Johan and Franz checking if the bees have a queen. The rain and the bees flying around don’t really appear on this photo, but I can tell you they were everywhere… Photo: Sara Jeswani.
“Congratulations, you’ve got bees!”
It was the beginning of July and I was sitting on a boat, far away from Stockholm, when my mobile phone beeped. I stared at the text message for several minutes. Well, I did sign up for that lottery (handing out a few of the “new” bee societies that are created when you divide big ones during summer) at my local beekeeper association’s course earlier this year. But I never win lotteries, so I reckoned nothing would happen.
I was wrong.
Honey bees are extremely interesting animals. Photo: Sara Jeswani.

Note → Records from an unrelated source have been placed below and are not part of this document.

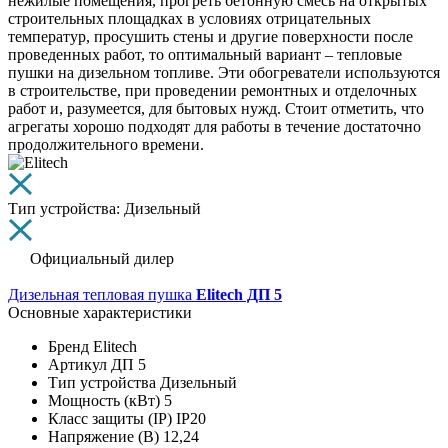
нежилые помещения, прогреть бетонную смесь на открытых
строительных площадках в условиях отрицательных
температур, просушить стены и другие поверхности после
проведенных работ, то оптимальный вариант – тепловые
пушки на дизельном топливе. Эти обогреватели используются
в строительстве, при проведении ремонтных и отделочных
работ и, разумеется, для бытовых нужд. Стоит отметить, что
агрегаты хорошо подходят для работы в течение достаточно
продолжительного времени.
Тип устройства: Дизельный
Официальный дилер
Дизельная тепловая пушка
Elitech ДП 5
Основные характеристики
Бренд
Elitech
Артикул
ДП 5
Тип устройства
Дизельный
Мощность (кВт)
5
Класс защиты (IP)
IP20
Напряжение (В)
12,24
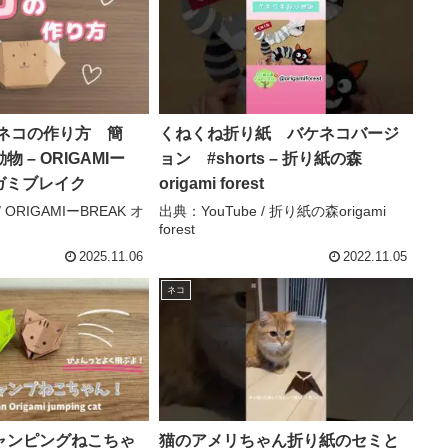
 ネコの作り方 簡
くねくね折り紙 バケネコバージ
 – ORIGAMIー
ョン #shorts – 折り紙の森
リガミブレイク
origami forest
/ ORIGAMIーBREAK オ
出典：YouTube / 折り紙の森origami
forest
2025.11.06
2022.11.05
ネコ
ャンピングねこちゃ
猫のアメリちゃん折り紙のセミと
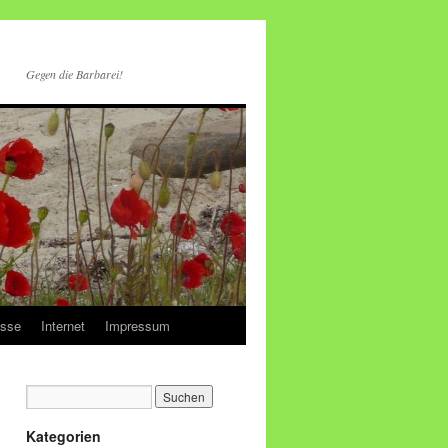
Gegen die Barbarei!
esse
Internet
Impressum
Kategorien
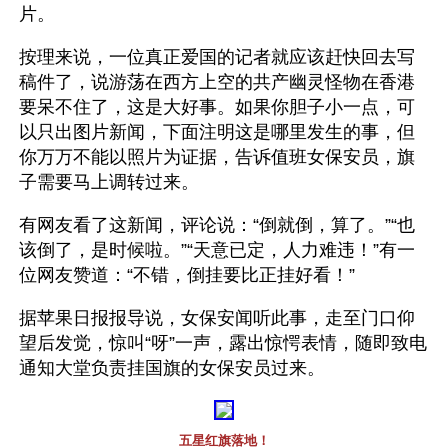
片。
按理来说，一位真正爱国的记者就应该赶快回去写
稿件了，说游荡在西方上空的共产幽灵怪物在香港
要呆不住了，这是大好事。如果你胆子小一点，可
以只出图片新闻，下面注明这是哪里发生的事，但
你万万不能以照片为证据，告诉值班女保安员，旗
子需要马上调转过来。
有网友看了这新闻，评论说：“倒就倒，算了。”“也
该倒了，是时候啦。”“天意已定，人力难违！”有一
位网友赞道：“不错，倒挂要比正挂好看！”
据苹果日报报导说，女保安闻听此事，走至门口仰
望后发觉，惊叫“呀”一声，露出惊愕表情，随即致电
通知大堂负责挂国旗的女保安员过来。
五星红旗落地！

Reading about the importance of bees and how they are now more and more threatened,I had decided to learn a bit more and joined a beekeeping course in the beginning of this year. I am far from the only one having got this interest lately, and the beekeeping veterans running the course were amazed to see 35 new members coming to the first meeting instead of the normal four to five.
Trying the get the loose honey bees out of the car before driving across the city. Photo: Sara Jeswani.

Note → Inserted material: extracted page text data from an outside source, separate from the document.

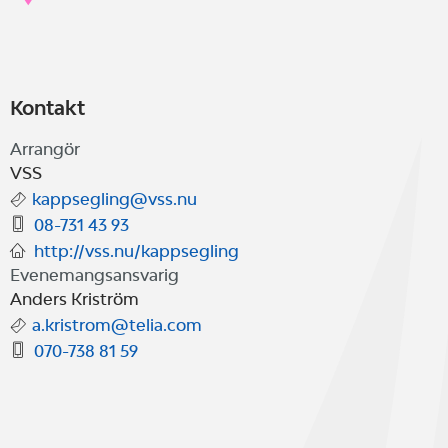
Kontakt
Arrangör
VSS
kappsegling@vss.nu
08-731 43 93
http://vss.nu/kappsegling
Evenemangsansvarig
Anders Kriström
a.kristrom@telia.com
070-738 81 59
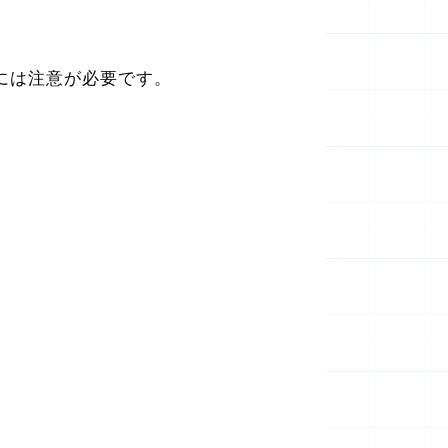
には注意が必要です。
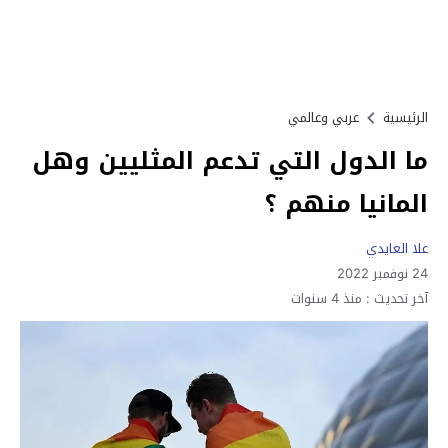
الرئيسية
عربي وعالمي
ما الدول التي تدعم المثليين وهل
المانيا منهم ؟
علا العايدي
24 نوفمبر 2022
آخر تحديث :
منذ 4 سنوات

The thing about bees is that the more you learn about them the more intriguing they get. How on Earth does the bee queen know where to go when it’s time to mate? And how do the bees manage to tell each other where the best nectar is to be found? Why are so many of them dying all of a sudden, does it have to do with pesticides being sprayed on food crops?
I would really like to have a beehive, i thought – in a couple of years.

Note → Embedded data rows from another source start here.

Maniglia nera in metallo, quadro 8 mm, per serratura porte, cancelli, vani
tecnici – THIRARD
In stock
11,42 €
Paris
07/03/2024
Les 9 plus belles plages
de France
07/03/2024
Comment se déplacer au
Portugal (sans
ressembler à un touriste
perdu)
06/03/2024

Who knows if it would ever have happened, if it wasn’t for this lottery. Only question: What do you do with thousands of bees when you live in a flat?
Finally the boxes are placed in the new hive, and after a few minutes the bees start flying in and out, getting to know their new neighbourhood. Photo: Sara Jeswani.
After sending e-mails to everyone I know in the area where I live, I ended up finding a nice new home for them, a local garden association where the members keep bees together. It’s reassuring to have others that will take care of the bees together with me, and last few weeks we started restoring an old hive to give them a new house.
Last week it was finally time to move the bees from their current home in a park north of Stockholm. The rain was pouring down and the bees (approximately 40.000–50.000!) weren’t exactly in their best mood when we put them in the car to cross Stockholm… But now they have a new home, which I hope they will like!